Reading Refugee Support Group (RRSG), which has been working with the Basis Project, has had a grant withdrawn by the Office of the Third Sector, despite having been formally offered the money in October.
Here’s the full text of the Group’s press release issued earlier this week:
Angela Smith, the Minister for the Third Sector, has informed the Reading Refugee Support Group that a grant the RRSG received from the campaigning Research Programme of Capacity Builders has been withdrawn.
RRSG was informed of the minister’s decision to reverse the grant via an undated letter of November which came only weeks after RRSG had signed the agreement with the first phase of the grant due to be delivered in November.
RRSG feels particularly aggrieved as the grant was to be used to fund a project aimed at training asylum seekers and refugees to deliver presentations and run campaigns, activities which would certainly enhance the personal confidence of individuals from this marginalised group, and also aid the process of integration into local communities.
The Minister in her letter informed RRSG that the funding stream has now been transferred to the Hardship Fund which the minister reminded is reserved for assisting larger third sector organisations which offer assistance and advice to the most vulnerable groups in society.

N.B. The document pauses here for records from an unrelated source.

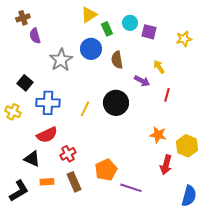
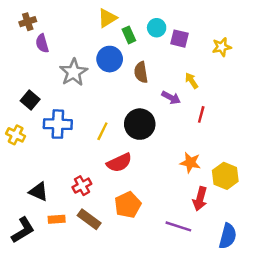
red semicircle: (47, 135) -> (119, 163), moved
brown rectangle: (74, 182) -> (89, 219), turned -30
purple line: (131, 188) -> (178, 226), moved

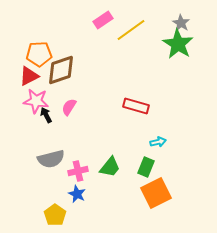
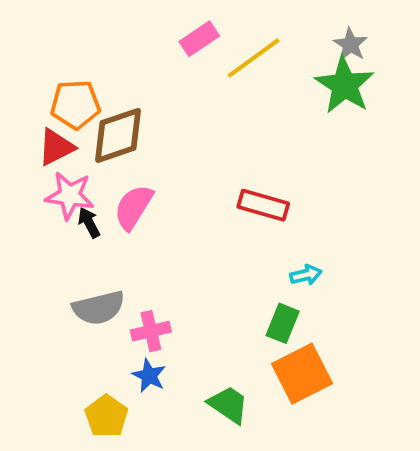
pink semicircle: (69, 107) -> (134, 207), size x1.4
green trapezoid: (110, 167) -> (228, 405), moved, turned -95

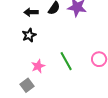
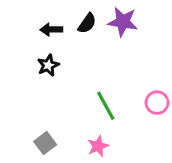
pink star: (38, 66) -> (98, 146), moved

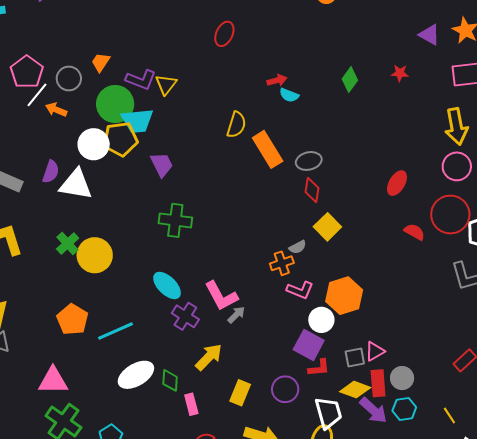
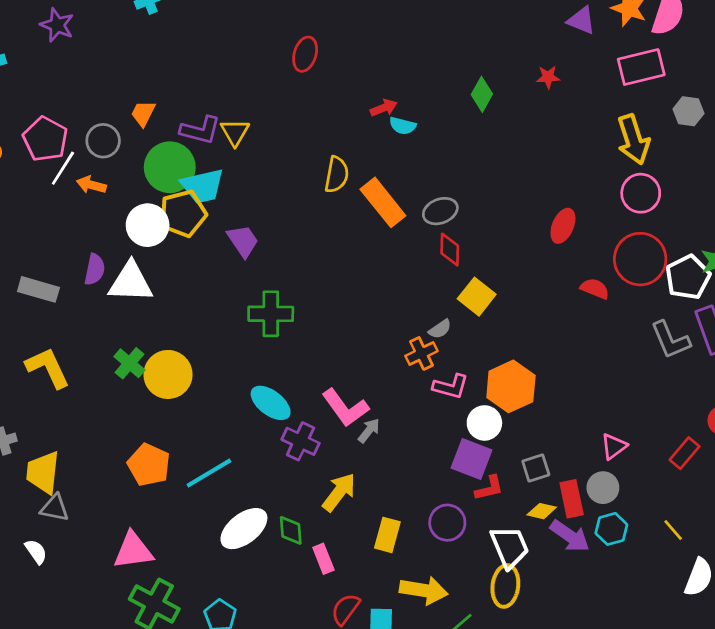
pink triangle: (375, 351) -> (614, 446), moved
yellow diamond: (355, 390) -> (542, 511), size x0.7

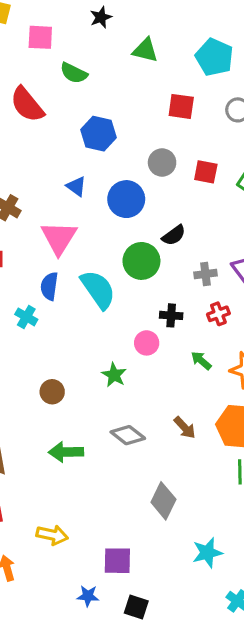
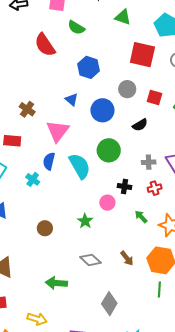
red square: (181, 106) -> (142, 55), size x1.5
black semicircle: (174, 235) -> (140, 125), moved
green arrow: (66, 452) -> (56, 283), moved

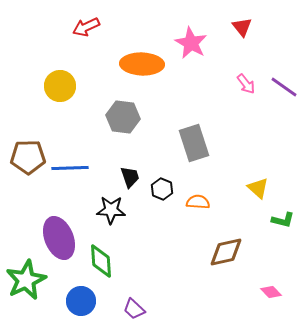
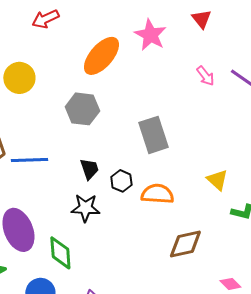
orange ellipse: (142, 64) -> (101, 56), turned -51
orange semicircle: (198, 202) -> (157, 194), size x1.4
black star: (111, 210) -> (85, 208), moved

The minister’s decision seems strange in the light of the fact that refugees and asylum seekers that RRSG advises and supports are indeed disadvantaged and marginalised. Additionally, to qualify for a grant from the Hardship Fund a charity’s annual turnover must exceed £150,000:
RRSG’s annual turnover is less than this threshold figure.

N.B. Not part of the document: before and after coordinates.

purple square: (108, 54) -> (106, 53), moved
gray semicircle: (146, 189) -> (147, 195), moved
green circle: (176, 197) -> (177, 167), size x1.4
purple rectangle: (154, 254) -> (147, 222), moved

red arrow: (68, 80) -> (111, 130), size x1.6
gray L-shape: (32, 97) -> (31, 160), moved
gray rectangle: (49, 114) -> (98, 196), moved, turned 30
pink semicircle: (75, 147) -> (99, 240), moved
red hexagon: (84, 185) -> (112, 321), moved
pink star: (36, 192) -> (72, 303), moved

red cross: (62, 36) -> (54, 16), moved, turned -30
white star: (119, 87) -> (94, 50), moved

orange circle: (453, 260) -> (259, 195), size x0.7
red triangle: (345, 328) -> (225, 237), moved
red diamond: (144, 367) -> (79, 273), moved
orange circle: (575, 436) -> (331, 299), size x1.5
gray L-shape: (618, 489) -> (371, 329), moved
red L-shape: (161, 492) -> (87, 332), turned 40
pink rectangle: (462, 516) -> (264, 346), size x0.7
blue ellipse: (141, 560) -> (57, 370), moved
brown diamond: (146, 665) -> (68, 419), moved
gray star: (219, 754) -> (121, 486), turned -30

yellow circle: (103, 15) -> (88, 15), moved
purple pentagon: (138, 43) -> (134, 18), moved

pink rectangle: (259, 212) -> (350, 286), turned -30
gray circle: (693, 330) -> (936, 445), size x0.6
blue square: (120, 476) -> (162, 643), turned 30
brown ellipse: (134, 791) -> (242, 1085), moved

So in addition to asking the minister to reverse her decision, RRSG has asked for the intervention of Messrs Martin Salter and Rob Wilson MPs for Reading.

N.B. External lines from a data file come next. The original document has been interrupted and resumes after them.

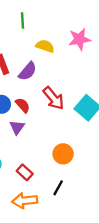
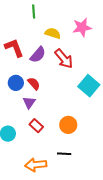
red arrow: (54, 98) -> (64, 59), moved
red rectangle: (25, 172) -> (36, 126), moved
black line: (58, 188) -> (64, 154), turned 64

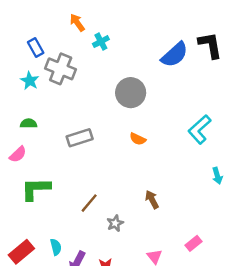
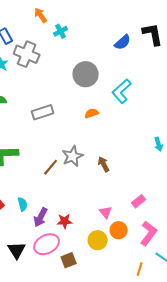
blue semicircle: (175, 55) -> (123, 42), size x0.7
cyan L-shape: (199, 129) -> (122, 91), moved
orange semicircle: (138, 139) -> (92, 113), turned 136
gray star: (115, 223) -> (73, 156), moved, size x1.5

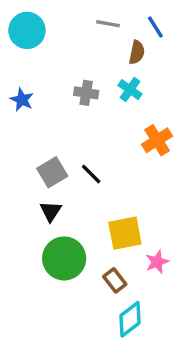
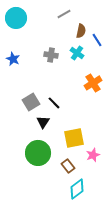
gray line: (108, 24) -> (64, 14), turned -40
blue line: (155, 27) -> (97, 40), moved
black triangle: (51, 211) -> (43, 122), moved

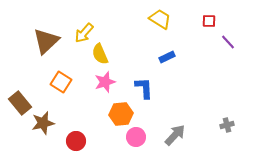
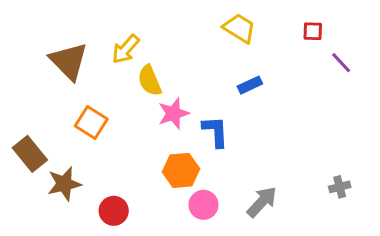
brown triangle: (46, 41) -> (69, 61), turned -32
pink star: (105, 82) -> (174, 114), moved

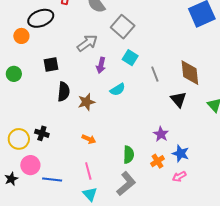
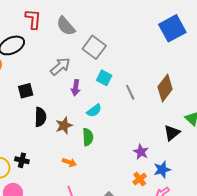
brown diamond: (190, 73) -> (165, 88), turned 48
black triangle: (178, 99) -> (172, 133), moved, turned 36
blue star: (181, 153) -> (162, 170), turned -30
green semicircle: (129, 155) -> (88, 137), moved

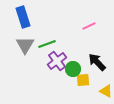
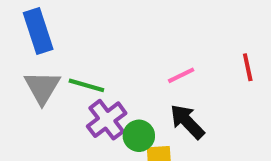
pink line: (89, 26) -> (181, 75), moved
green line: (47, 44) -> (86, 85), turned 36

RRSG is one of 32 small organisations to have had funding withdrawn in this way and voluntary sector leaders have condemned the move as against the rules of the Compact. It is also possible (some say likely) that the decision was against the law, although Third Sector magazine reports that legal remedy could still be difficult.
The National Council for Voluntary Organisations has organised an online petition against the withdrawal of funding for the 32 organisations affected.